Image credit: @mauibrewingco
So what exactly are sediments? Sediments are mostly just yeast and protein particles floating around in a beer. As for how they are formed, let’s run through 5 of the most common reasons as to why these cloudy floaters appear in a beer.
1. Bottle conditioning
Image credit: @konabrewingco
Sometimes, a small amount of active yeast and simple sugars are added to a bottle before it is sealed. This process is called bottle conditioning and doing this helps the beer naturally carbonate while also increasing its ABV. Not only is bottle conditioning safe for consumption, it can also enhance a beer’s taste and even appearance!

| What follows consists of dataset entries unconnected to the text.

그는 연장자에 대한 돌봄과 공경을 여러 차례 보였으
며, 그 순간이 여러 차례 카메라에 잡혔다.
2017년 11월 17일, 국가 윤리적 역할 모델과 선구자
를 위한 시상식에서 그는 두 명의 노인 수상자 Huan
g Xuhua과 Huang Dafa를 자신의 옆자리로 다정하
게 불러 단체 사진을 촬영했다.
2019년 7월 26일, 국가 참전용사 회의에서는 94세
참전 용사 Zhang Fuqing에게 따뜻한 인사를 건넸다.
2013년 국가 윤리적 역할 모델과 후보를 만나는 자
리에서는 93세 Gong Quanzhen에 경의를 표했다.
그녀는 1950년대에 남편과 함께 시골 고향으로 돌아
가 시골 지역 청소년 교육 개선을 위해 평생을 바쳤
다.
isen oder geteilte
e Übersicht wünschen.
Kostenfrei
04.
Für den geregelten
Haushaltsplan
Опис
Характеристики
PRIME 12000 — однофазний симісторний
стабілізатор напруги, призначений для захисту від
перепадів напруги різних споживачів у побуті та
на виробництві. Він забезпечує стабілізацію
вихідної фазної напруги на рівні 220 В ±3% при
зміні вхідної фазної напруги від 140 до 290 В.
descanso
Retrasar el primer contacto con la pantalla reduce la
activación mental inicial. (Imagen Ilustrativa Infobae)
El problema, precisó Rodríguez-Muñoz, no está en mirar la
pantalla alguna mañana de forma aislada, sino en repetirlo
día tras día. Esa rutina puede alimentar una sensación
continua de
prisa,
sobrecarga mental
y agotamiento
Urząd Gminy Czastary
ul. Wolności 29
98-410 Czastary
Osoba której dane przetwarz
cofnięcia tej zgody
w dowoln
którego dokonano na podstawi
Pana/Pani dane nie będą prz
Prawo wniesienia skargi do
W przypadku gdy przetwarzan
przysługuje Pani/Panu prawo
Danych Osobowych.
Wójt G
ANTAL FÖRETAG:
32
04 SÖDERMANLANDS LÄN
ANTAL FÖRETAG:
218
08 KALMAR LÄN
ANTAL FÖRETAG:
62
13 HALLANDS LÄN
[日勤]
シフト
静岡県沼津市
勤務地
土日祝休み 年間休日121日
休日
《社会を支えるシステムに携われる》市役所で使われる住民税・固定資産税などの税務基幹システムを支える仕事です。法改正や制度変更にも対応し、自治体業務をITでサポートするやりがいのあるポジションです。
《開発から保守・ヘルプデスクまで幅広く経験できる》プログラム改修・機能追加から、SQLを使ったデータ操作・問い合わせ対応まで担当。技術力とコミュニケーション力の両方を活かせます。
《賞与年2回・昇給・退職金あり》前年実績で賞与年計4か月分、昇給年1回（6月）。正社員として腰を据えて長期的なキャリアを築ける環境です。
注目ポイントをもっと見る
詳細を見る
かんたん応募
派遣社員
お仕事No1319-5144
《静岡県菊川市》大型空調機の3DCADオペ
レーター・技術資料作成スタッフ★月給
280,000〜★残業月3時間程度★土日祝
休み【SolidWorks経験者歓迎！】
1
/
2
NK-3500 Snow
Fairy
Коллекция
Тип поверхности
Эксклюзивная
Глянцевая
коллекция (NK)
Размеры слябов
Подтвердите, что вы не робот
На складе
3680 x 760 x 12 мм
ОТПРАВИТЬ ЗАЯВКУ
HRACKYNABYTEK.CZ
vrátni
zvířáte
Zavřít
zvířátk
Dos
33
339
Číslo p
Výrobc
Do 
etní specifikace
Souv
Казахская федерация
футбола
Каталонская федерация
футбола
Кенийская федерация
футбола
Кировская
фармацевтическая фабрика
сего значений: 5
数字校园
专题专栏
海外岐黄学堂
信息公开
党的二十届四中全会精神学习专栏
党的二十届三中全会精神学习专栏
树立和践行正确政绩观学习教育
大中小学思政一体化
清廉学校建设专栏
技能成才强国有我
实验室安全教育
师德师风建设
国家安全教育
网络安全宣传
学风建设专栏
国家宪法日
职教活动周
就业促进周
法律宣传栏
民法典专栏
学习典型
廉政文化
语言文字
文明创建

After the fermentation process is complete, the yeast cells will clump together and drop to the bottom. When shaken, these particles will get thrown in an array and appear as the sediments we typically see in beers.
2. Aged beers
Image credit: @eaglebaybrewingco
Aged beers are bottle conditioned beers that have yeast in suspension to ferment out any complex sugars present in a bottle. High gravity beer styles including Barleywines, Imperial Stouts or any Barrel aged beers are ideal for ageing but that is not the case with many other beers.
When a beer is not suited for cellaring, the liquid breaks down and proteins clump together. The beer will also oxidise, taste stale or musty, and slowly lose its hop character over time. When this happens, the sediments will look like snowflakes. Don’t panic though, they are still safe to consume.
3. Dry hopped beer
Image credit: @waywardbrewing
Intensely hoppy beers like IPAs, New England IPAs or Double IPAs are typically dry hopped, which means that hops are often added late in the brewing process. This creates haze in the beer and over time, tiny hop particles will be released. These types of sediments are also safe for consumption, though some breweries prefer to filter them out.

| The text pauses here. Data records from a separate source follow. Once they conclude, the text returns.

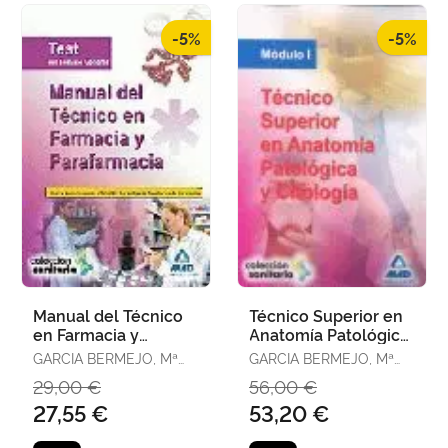
-5%
-5%
Manual del Técnico
Técnico Superior en
en Farmacia y
Anatomía Patológica
Parafarmacia. Test
y Citología. Módulo I
GARCIA BERMEJO, Mª
GARCIA BERMEJO, Mª
del Temario General
JOSE
JOSE
29,00 €
56,00 €
27,55 €
53,20 €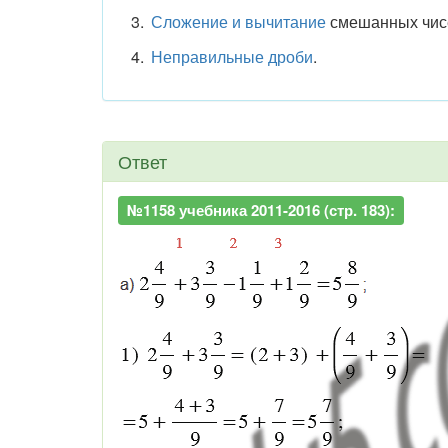
Сложение и вычитание
смешанных чис
Неправильные дроби
.
Ответ
№1158 учебника 2011-2016 (стр. 183):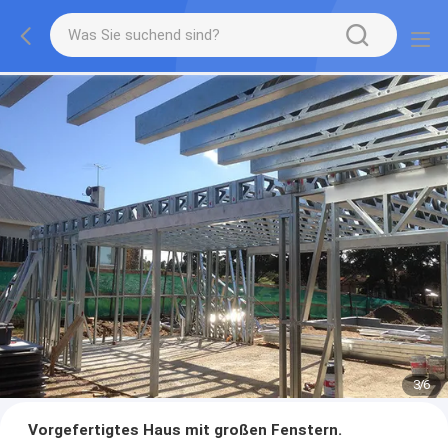
3
/
6
Vorgefertigtes Haus mit großen Fenstern.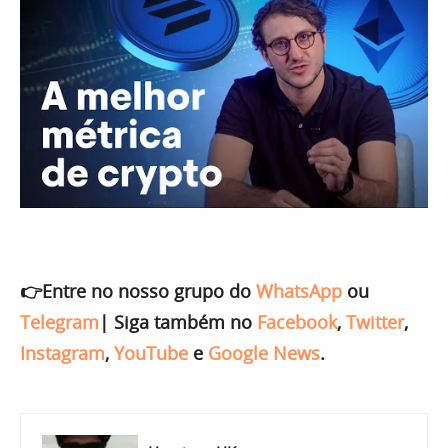
👉Entre no nosso grupo do
WhatsApp
ou
Telegram
|
Siga também no
Facebook
,
Twitter
,
Instagram
,
YouTube
e
Google News
.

4. Hazy beer style or simply cloudy by nature
Image credit: @brewdogsingapore
Some beers, like a German Hefeweizen or a Belgian Witbier, are naturally cloudy kings post fermentation and are traditionally served #unfiltered. Unfiltered IPAs when dry hopped have a ton of polyphenols from hops. When these polyphenols bond with proteins, a “chill haze” is often formed.
5. Infected or spoiled beer
In some cases, the floaters in your beer can be caused by poor sanitation or bacterial contamination. In this situation, wild yeast and bacteria would have contaminated the beer and overwhelmed the yeast already present in it.

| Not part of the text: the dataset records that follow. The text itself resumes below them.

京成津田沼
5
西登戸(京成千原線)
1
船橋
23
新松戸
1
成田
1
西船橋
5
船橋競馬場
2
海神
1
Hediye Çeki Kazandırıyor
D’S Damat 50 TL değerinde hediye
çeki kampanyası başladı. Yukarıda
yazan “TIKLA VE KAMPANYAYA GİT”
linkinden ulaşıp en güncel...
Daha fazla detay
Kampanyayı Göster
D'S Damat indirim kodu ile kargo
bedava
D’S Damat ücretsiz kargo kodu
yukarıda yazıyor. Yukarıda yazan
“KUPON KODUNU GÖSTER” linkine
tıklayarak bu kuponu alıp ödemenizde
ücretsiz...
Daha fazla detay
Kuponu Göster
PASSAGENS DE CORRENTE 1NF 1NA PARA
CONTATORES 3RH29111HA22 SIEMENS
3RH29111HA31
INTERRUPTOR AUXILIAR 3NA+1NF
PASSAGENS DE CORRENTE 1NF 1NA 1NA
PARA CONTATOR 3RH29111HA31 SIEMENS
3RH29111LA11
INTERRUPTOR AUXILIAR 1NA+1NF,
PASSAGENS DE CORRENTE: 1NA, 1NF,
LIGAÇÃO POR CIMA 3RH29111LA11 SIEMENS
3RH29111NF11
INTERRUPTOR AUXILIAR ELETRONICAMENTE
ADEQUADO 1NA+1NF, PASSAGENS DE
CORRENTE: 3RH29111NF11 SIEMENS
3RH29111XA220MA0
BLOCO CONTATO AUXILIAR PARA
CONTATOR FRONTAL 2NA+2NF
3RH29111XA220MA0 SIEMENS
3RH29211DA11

If you take a sip of your beer and find that it tastes way off or simply terrible, chances are that the floaters in the beer resulted from nasty bacterial business.
Image credit: @beerfarm
However, certain beer styles such as Lambics or wild fermented sour beers intend for such contamination to happen during fermentation. These styles tend to introduce wild and funky yeasts intentionally, so as to create an adventurous flavour profile!
Sediments in beer: yay or nay?
YAY. In most cases, sediments aren’t bad for you. In fact, these cloudy little floaters are found naturally in most beer styles. Even if the sediments are a result of bacterial contamination, they are still safe to consume, well, besides the fact that they may taste a little wonky or have a sussy smell.
Pro tip: remember to store all your bottle-conditioned and unfiltered beers upright to help the sediments settle at the bottom!
How to pour beer without sediments
Sediments may be perfectly safe to consume, but if you’re still feeling a little wary of these cloudy little floaters, there is a way to pour your beer such that you can prevent - or at least - minimise sediments.
First, keep your bottle in an upright position for roughly an hour. This will let the sediments settle at the bottom. Next, tilt your glass at a 45° angle and pour the beer in. Make sure that the beer hits the side of the glass and not straight to the bottom.
As you pour your beer, make sure to keep a slow and steady pace so that you can immediately stop pouring when you see the sediments reach the neck of the bottle. And that’s it! That’s the secret behind getting rid of the hazy floaters in your favourite brew.